Por que devemos mudar os padrões de uso da força mortal?

A polícia não foi acusada de matar Stephon Clark, mas os legisladores ainda podem agir.

As tensões continuaram a ferver em Sacramento esta semana em resposta à morte de Stephon Clark um ano atrás. A polícia atirou em Clark no quintal de sua avó enquanto ele segurava um celular. A autópsia oficial mostrou que ele havia sido baleado sete vezes, três nas costas. Os dois policiais estavam respondendo a uma ligação do 911 sobre um homem de capuz quebrando janelas de carros. Eles pensaram que Clark tinha uma arma quando ele se virou para enfrentá-los no que acabou por ser propriedade de sua família.

Willy Johnson/Flickr

Fonte: Willy Johnson / Flickr

A procuradora distrital, Anne-Marie Schubert, anunciou na semana passada que os policiais não seriam cobrados. Essa determinação baseou-se nas conclusões de uma investigação interna do Departamento de Polícia de Sacramento. “A lei exige que julguemos a razoabilidade das ações de um oficial com base nas circunstâncias que enfrentam naquele momento”, disse Schubert. E os policiais que atiraram em Clark “honestamente, sem hesitação, acreditavam que ele tinha uma arma”. O Procurador Geral da Califórnia anunciou a decisão de não fazer acusações na terça-feira.

Ainda existe a possibilidade de que esta tragédia resulte em mudanças positivas. A família de Clark está apoiando o AB 392, uma lei recentemente reintroduzida que busca mudanças nos padrões para o uso policial de força letal. Essas mudanças são garantidas, apesar dos protestos de alguns policiais, pela simples razão de que os policiais também são pessoas.

Os dois policiais que atiraram em Clark podem, honestamente e sem hesitação, acreditar que ele tinha uma arma. Mas, sabendo o que fazemos sobre como as pessoas percebem as coisas, há boas razões para pensar que a percepção delas sobre a situação foi moldada por suposições de fundo que trouxeram consigo para a perseguição naquela noite.

Embora pareçamos nos mover pelo mundo recebendo passivamente informações perceptivas de nosso ambiente, o que estamos realmente fazendo é antecipar ativamente as informações sensoriais recebidas com base em nossas crenças e experiências anteriores. A percepção é parte da previsão. O apoio a essa visão vem de experimentos envolvendo alucinações induzidas. Os pesquisadores condicionaram os sujeitos a esperar que uma luz fosse emparelhada com um tom. Quando eles mostraram apenas a luz, os sujeitos relataram ouvir o tom também. Porque eles esperavam que os dois fossem juntos, a percepção da luz desencadeou uma falsa percepção do tom.

Talvez seja demais dizer que os policiais alucinaram uma arma nas mãos de Clark naquela noite. (Talvez não.) Mas não parece irracional afirmar que eles acham que viram um, em parte, porque esperavam. Juntamente com as armas de fogo emitidas pelo departamento, trouxeram com eles para trabalhar naquela noite crenças e expectativas sobre quem mais carrega armas de fogo. E isso provavelmente influenciou o que eles viram no calor do momento.

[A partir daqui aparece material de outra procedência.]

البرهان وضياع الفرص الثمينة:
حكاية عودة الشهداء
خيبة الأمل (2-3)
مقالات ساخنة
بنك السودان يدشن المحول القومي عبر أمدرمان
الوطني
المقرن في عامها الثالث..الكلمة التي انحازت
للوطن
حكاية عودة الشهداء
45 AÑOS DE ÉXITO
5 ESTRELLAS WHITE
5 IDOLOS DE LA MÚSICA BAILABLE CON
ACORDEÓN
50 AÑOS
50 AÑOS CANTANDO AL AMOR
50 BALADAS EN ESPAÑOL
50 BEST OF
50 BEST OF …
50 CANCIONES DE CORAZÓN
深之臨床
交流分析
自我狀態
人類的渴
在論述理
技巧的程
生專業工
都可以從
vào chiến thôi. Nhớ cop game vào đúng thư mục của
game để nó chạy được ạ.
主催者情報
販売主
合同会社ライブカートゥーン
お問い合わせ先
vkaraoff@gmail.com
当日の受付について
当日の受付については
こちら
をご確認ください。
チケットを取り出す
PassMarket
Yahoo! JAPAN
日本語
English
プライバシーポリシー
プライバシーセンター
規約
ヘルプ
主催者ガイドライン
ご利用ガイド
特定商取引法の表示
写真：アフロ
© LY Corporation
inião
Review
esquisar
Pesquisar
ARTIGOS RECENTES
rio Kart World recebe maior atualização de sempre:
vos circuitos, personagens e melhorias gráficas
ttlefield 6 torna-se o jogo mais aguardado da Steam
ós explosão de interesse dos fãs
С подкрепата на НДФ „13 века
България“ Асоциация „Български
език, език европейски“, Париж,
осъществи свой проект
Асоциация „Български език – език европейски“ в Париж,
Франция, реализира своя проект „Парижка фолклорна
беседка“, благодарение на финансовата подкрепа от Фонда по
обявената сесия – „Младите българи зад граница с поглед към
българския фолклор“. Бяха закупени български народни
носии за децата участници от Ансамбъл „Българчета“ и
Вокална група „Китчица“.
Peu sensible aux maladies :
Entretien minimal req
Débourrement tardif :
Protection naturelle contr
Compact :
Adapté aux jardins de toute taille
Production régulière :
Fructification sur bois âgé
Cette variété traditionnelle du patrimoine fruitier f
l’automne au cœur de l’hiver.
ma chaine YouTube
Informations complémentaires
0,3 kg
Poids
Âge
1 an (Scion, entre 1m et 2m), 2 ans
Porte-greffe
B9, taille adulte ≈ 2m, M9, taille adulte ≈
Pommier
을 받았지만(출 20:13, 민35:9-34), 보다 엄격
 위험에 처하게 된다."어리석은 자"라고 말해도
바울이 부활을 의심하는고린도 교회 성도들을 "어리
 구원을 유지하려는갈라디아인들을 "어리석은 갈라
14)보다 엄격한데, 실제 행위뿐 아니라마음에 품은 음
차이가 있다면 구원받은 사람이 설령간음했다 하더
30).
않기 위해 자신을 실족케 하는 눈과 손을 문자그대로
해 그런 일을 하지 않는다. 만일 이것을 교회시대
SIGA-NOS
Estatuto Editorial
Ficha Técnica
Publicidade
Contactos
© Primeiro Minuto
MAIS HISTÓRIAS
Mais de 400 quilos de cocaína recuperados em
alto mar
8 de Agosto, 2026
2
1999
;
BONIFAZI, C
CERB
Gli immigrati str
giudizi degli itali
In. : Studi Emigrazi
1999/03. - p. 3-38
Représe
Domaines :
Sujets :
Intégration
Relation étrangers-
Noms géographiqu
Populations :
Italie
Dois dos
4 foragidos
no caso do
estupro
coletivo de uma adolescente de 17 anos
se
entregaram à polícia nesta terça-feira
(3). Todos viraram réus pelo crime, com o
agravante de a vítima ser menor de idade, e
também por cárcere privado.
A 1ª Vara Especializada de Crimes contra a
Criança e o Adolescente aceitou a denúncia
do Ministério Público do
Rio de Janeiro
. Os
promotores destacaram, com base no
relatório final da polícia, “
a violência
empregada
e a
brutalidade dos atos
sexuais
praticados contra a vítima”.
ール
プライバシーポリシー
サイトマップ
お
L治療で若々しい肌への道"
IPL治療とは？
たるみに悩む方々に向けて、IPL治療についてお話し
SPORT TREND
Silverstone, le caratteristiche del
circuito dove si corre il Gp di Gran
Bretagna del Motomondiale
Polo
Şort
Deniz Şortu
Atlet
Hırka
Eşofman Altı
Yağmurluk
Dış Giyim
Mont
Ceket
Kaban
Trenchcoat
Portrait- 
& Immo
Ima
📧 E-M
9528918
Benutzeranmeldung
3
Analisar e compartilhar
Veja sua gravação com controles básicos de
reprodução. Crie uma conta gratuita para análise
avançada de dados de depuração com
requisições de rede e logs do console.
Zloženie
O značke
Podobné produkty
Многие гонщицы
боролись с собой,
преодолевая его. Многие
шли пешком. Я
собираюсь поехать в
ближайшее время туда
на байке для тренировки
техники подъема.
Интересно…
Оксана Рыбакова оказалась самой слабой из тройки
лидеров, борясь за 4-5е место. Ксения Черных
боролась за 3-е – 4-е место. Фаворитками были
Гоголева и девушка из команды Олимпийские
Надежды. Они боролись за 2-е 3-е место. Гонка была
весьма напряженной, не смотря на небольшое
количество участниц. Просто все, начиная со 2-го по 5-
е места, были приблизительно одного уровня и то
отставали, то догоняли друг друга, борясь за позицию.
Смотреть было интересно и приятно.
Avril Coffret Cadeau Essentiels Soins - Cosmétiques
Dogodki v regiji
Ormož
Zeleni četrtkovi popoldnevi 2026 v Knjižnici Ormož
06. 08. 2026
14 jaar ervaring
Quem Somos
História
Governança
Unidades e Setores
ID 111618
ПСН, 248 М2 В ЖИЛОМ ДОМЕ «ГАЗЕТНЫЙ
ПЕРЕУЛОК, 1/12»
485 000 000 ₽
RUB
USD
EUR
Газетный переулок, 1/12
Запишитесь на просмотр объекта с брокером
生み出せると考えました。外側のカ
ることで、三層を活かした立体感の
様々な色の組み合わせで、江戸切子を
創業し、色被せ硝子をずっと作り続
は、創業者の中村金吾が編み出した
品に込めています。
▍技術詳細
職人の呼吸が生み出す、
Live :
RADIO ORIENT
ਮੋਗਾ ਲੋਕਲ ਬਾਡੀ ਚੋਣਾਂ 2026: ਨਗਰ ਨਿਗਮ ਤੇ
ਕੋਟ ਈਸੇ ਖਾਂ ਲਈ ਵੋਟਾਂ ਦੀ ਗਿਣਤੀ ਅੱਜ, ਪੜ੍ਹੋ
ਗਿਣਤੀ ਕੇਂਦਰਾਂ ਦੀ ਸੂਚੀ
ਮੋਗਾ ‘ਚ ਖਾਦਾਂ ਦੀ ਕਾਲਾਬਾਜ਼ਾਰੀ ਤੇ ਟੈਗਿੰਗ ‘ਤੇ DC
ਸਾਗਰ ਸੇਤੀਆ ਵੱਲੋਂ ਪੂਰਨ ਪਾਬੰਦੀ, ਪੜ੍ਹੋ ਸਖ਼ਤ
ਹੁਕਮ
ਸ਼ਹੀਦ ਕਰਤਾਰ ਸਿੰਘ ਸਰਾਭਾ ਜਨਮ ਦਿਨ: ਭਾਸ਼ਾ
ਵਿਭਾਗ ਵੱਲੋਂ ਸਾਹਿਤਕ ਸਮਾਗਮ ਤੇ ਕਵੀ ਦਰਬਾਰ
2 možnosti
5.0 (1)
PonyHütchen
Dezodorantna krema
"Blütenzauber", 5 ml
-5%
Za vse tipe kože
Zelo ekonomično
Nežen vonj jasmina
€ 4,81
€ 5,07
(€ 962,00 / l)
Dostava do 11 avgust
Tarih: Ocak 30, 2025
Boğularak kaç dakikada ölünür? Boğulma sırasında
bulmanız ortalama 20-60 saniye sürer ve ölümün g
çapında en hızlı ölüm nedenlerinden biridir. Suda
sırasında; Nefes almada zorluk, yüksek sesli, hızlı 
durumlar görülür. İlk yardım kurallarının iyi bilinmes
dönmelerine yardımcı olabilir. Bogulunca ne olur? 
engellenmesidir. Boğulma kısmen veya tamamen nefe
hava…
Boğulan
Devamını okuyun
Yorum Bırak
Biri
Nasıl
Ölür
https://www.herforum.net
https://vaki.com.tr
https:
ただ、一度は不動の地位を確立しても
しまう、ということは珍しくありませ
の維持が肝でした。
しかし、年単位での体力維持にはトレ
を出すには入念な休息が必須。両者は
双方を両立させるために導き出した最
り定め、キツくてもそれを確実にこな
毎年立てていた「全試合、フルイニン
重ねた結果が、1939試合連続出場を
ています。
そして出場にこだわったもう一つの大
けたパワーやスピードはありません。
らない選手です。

Assim como nossas percepções são influenciadas por crenças e expectativas anteriores, essas prioridades são moldadas por estereótipos que captamos de nosso meio cultural e de experiências de vidas passadas. E há razões para pensar que isso é tão verdadeiro para os policiais quanto para o resto de nós. Estereótipos raciais não são exceção, e podem levar a falsas crenças e expectativas sem base na realidade. Evidências sugerem, por exemplo, que é extremamente provável que o público imagine um usuário de drogas como negro, embora seja muito mais provável que um usuário de drogas nesse país seja branco. Da mesma forma, os homens brancos são duas vezes mais propensos a possuir armas do que os não-brancos neste país, mas o estereótipo de um criminoso armado se parece muito com Stephon Clark. Ao influenciar o que se esperaria ver em suas mãos, esse estereótipo molda o que um policial razoável teria percebido como o objeto brilhante que ele está empunhando no quintal de sua avó.

Os legisladores de todos os cantos desta nação seriam sábios para manter a realidade de como a percepção humana funciona em mente à medida que o debate se renova sobre a definição de “homicídio justificável” e o uso “razoável” da força por policiais. O que parece razoável para um oficial no momento provavelmente é moldado por fatores que não têm nada a ver com as circunstâncias. E dado que nós, o público, os autorizamos a usar força letal em nome de nossa segurança, não parece razoável exigir que eles esgotem alternativas relevantes e a exerçam somente quando for absolutamente necessário. Quando as apostas são altas, os fundamentos para a ação devem ser baseados na realidade.